Llegamos a San Sebastián pasadas las diez de la noche y la nevada arreciaba; así que nos metimos en el hotel a dormir. Por la mañana nos encontramos en el desayuno con José Ángel Sáiz Meneses, a la sazón primer obispo de la nueva diócesis de Tarrasa, que tiene ya 40 seminaristas en su seminario, y de quien yo fui indigno sucesor en la coadjutoría de la parroquia de Illescas hace más de veinte años, cuando de ahí se fue a Barcelona. Es lo bueno que tienen estas celebraciones, que te encuentras con los amigos de la juventud.
Al llegar a la catedral no cabía un alfiler. Vimos a muchos conocidos entre los sacerdotes concelebrantes. El nuncio mandó leer la bula pontificia y entregó el báculo a José Ignacio como nuevo obispo de San Sebastián. Y entonces empezó el aplauso.
Al principio parecía normal, intenso pero normal. Pero los minutos iban pasando y con cada uno de ellos el aplauso iba adquiriendo caracteres de signo. Aquella buena gente decía aplaudiendo lo que no había podido decir antes de otra manera. Y el aplauso seguía.

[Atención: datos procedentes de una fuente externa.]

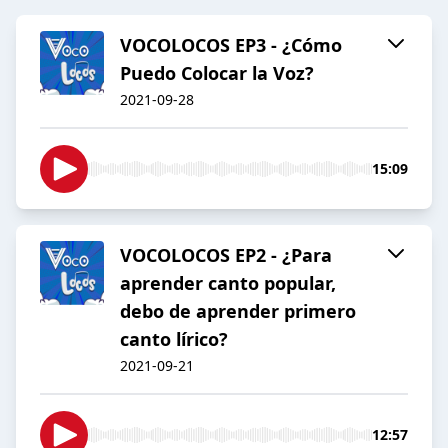
VOCOLOCOS EP3 - ¿Cómo
Puedo Colocar la Voz?
2021-09-28
15:09
VOCOLOCOS EP2 - ¿Para
aprender canto popular,
debo de aprender primero
canto lírico?
2021-09-21
12:57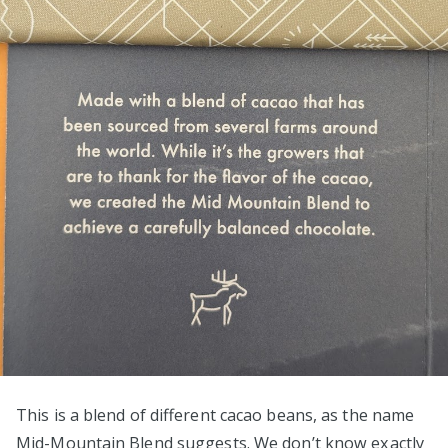
This is a blend of different cacao beans, as the name
Mid-Mountain Blend suggests. We don’t know exactly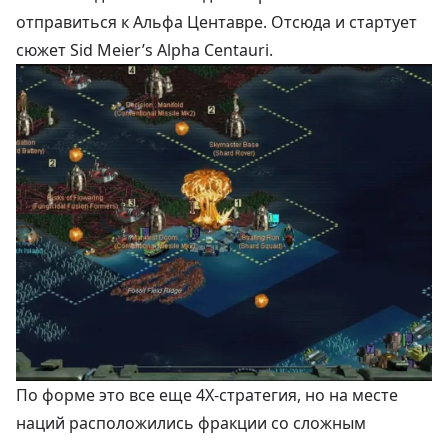
отправиться к Альфа Центавре. Отсюда и стартует
сюжет Sid Meier’s Alpha Centauri.
По форме это все еще 4X-стратегия, но на месте
наций расположились фракции со сложным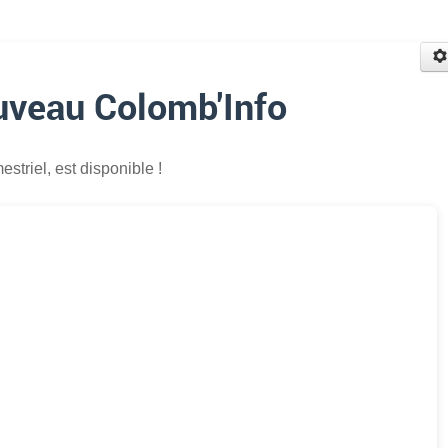
uveau Colomb'Info
mestriel, est disponible !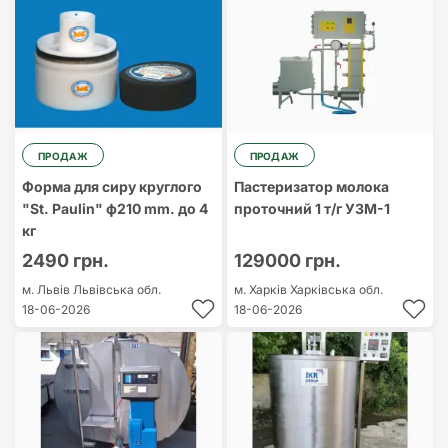
ПРОДАЖ
ПРОДАЖ
Форма для сиру круглого
Пастеризатор молока
"St. Paulin" ф210 mm. до 4
проточний 1 т/г УЗМ-1
кг
2490 грн.
129000 грн.
м. Львів
Львівська обл.
м. Харків
Харківська обл.
18-06-2026
18-06-2026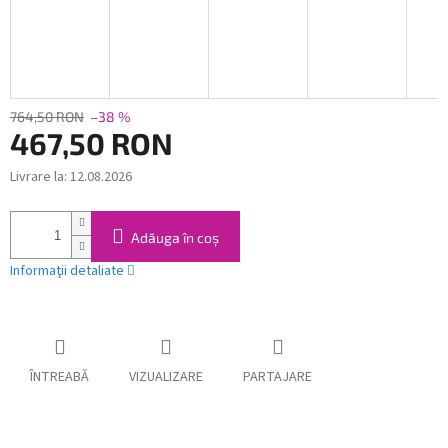
764,50 RON
–38 %
467,50 RON
Livrare la:
12.08.2026
Evaluare
preţ:
Adăuga în coş
Informaţii detaliate
ÎNTREABĂ
VIZUALIZARE
PARTAJARE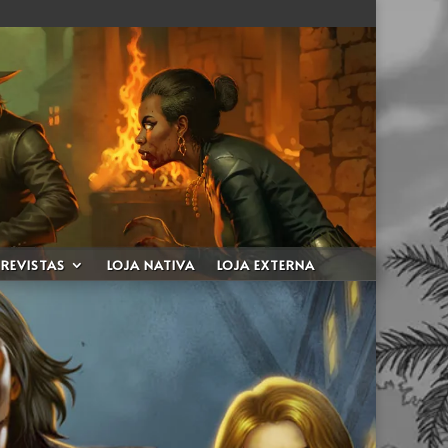
REVISTAS
LOJA NATIVA
LOJA EXTERNA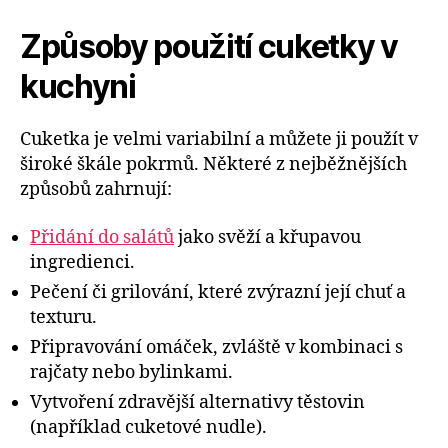
Způsoby použití cuketky v
kuchyni
Cuketka je velmi variabilní a můžete ji použít v
široké škále pokrmů. Některé z nejběžnějších
způsobů zahrnují:
Přidání do salátů
jako svěží a křupavou
ingredienci.
Pečení či grilování, které zvýrazní její chuť a
texturu.
Připravování omáček, zvláště v kombinaci s
rajčaty nebo bylinkami.
Vytvoření zdravější alternativy těstovin
(například cuketové nudle).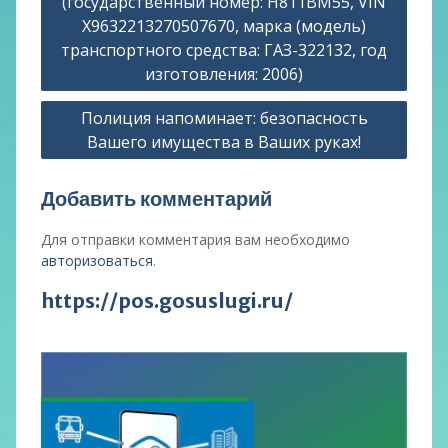
(государственный номер: Н811ВМ55, VIN
Х9632213270507670, марка (модель)
транспортного средства: ГАЗ-322132, год
изготовления: 2006)
Полиция напоминает: безопасность
Вашего имущества в Ваших руках!
Добавить комментарий
Для отправки комментария вам необходимо
авторизоваться
.
https://pos.gosuslugi.ru/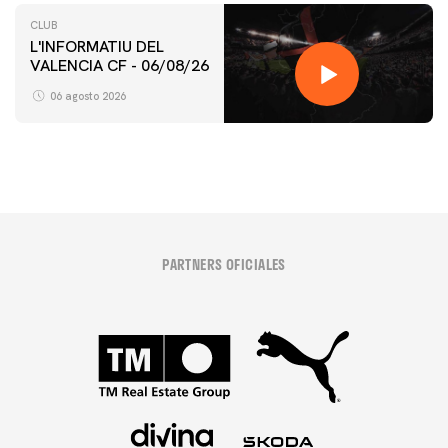
CLUB
L'INFORMATIU DEL
VALENCIA CF - 06/08/26
06 agosto 2026
PARTNERS OFICIALES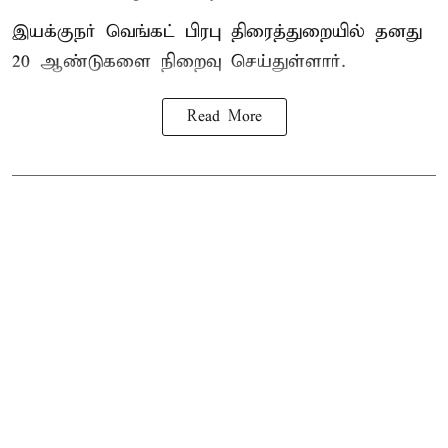
இயக்குநர் வெங்கட் பிரபு திரைத்துறையில் தனது
20 ஆண்டுகளை நிறைவு செய்துள்ளார்.
Read More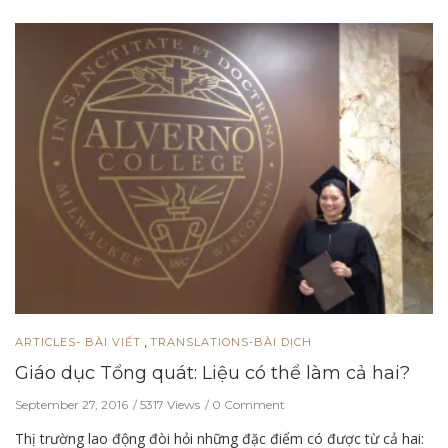
,
ARTICLES- BÀI VIẾT
TRANSLATIONS-BÀI DỊCH
Giáo dục Tổng quát: Liệu có thể làm cả hai?
September 27, 2016
5317 Views
0 Comment
Thị trường lao động đòi hỏi những đặc điểm có được từ cả hai:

Yo cerraba los ojos y aplaudía, que al fin y al cabo era para lo que había venido. Pero cada vez que los abría de cuando en cuando para mirar a mi alrededor, veía las caras sonrientes y emocionadas de curas y fieles, hombres y mujeres, viejos y jóvenes, que seguían aplaudiendo cada vez más convencidos, cada vez más fuerte.

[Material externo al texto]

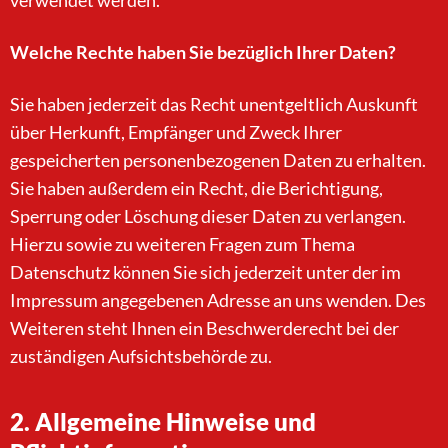
verwendet werden.
Welche Rechte haben Sie bezüglich Ihrer Daten?
Sie haben jederzeit das Recht unentgeltlich Auskunft
über Herkunft, Empfänger und Zweck Ihrer
gespeicherten personenbezogenen Daten zu erhalten.
Sie haben außerdem ein Recht, die Berichtigung,
Sperrung oder Löschung dieser Daten zu verlangen.
Hierzu sowie zu weiteren Fragen zum Thema
Datenschutz können Sie sich jederzeit unter der im
Impressum angegebenen Adresse an uns wenden. Des
Weiteren steht Ihnen ein Beschwerderecht bei der
zuständigen Aufsichtsbehörde zu.
2. Allgemeine Hinweise und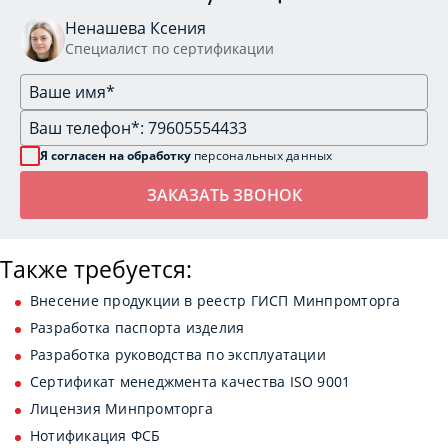
Ненашева Ксения
Специалист по сертификации
Я согласен на обработку
персональных данных
Также требуется:
Внесение продукции в реестр ГИСП Минпромторга
Разработка паспорта изделия
Разработка руководства по эксплуатации
Сертификат менеджмента качества ISO 9001
Лицензия Минпромторга
Нотификация ФСБ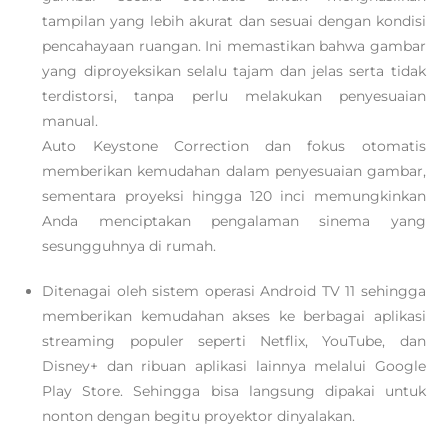
tampilan yang lebih akurat dan sesuai dengan kondisi
pencahayaan ruangan. Ini memastikan bahwa gambar
yang diproyeksikan selalu tajam dan jelas serta tidak
terdistorsi, tanpa perlu melakukan penyesuaian
manual.
Auto Keystone Correction dan fokus otomatis
memberikan kemudahan dalam penyesuaian gambar,
sementara proyeksi hingga 120 inci memungkinkan
Anda menciptakan pengalaman sinema yang
sesungguhnya di rumah.
Ditenagai oleh sistem operasi Android TV 11 sehingga
memberikan kemudahan akses ke berbagai aplikasi
streaming populer seperti Netflix, YouTube, dan
Disney+ dan ribuan aplikasi lainnya melalui Google
Play Store. Sehingga bisa langsung dipakai untuk
nonton dengan begitu proyektor dinyalakan.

Dicen que el nuevo obispo trató de parar aquello un par de veces antes de conseguirlo por fin. La gente obedeció a regañadientes. Parecíamos querer entrar en el libro Guiness de los aplausos, al menos en los de la toma de posesión de un obispo. Pero el signo quedaba ya para la posteridad. El sensus fidei había triunfado una vez más sobre las manipulaciones de algunos medios de desinformación. Yo pensaba en Jesús cuando los fariseos querían que hiciera callar a las gentes que le aclamaban y Él respondió que si ellos callaban, hablarían las piedras.
Las piedras. Algo dijo el Maestro de edificar su Iglesia sobre una de ellas. Y el sucesor de Aquel a quien Jesús constituyó roca, acababa de nombrar a José Ignacio también sucesor de los Apóstoles en aquella porción de la Iglesia Católica que peregrina en Guipúzcoa.
La ceremonia siguió. Algunos tuvimos que secarnos algunos copos de nieve que, sin duda, se habían quedado pegados en nuestros rostros tras la nevada. Pero ahora resultaban deliciosamente cálidos, como el ambiente de aquella celebración. Sabíamos que éramos dichosos por ver lo que veíamos y oír lo que oíamos. Otros hubieran querido estar allí y no pudieron.
Al acabar nos pusimos en la fila para dar un abrazo al nuevo obispo local. Y la fila se hizo muy, muy larga. Cuando nos llevaron a comer al seminario —la diócesis cuenta con cinco seminaristas a día de hoy, veremos mañana—, el obispo había dado orden de que no le esperaran. Llegó hora y media más tarde, después de haber saludado a los últimos de aquella interminable fila.
A las cinco de la tarde mi compañero y yo volvíamos las grupas del Skoda hacia Madrid, a donde volvimos, como los Magos, «por otro camino». Pero llevábamos con nosotros la convicción de que bien había merecido la pena tanto trasiego nevado por ver al ungido del Señor, lo mismo que su Maestro en el Jordán dos milenios antes, entrar en su nueva vida pública de manos del Juan Bautista de turno, que esta vez fue el Nuncio Apostólico de Su Santidad (a quien deseo desde luego que no le corten la cabeza).
La Bella Easo estaba más bella que nunca: se había vestido de blanco para casarse con su esposo, el nuevo obispo, al que ella misma dio a luz a la fe cuarenta y ocho años antes. Cosas que pasan en la Iglesia y sólo en ella.
Como estuve allí, ahora lo cuento, «para que también vosotros creáis» y estéis unidos con nosotros en esa unión que tenemos en el Padre y el Hijo. Y en la Madre. Porque, como dijo el obispo en su homilía, si Ella no está presente, esto se convierte en un desmadre.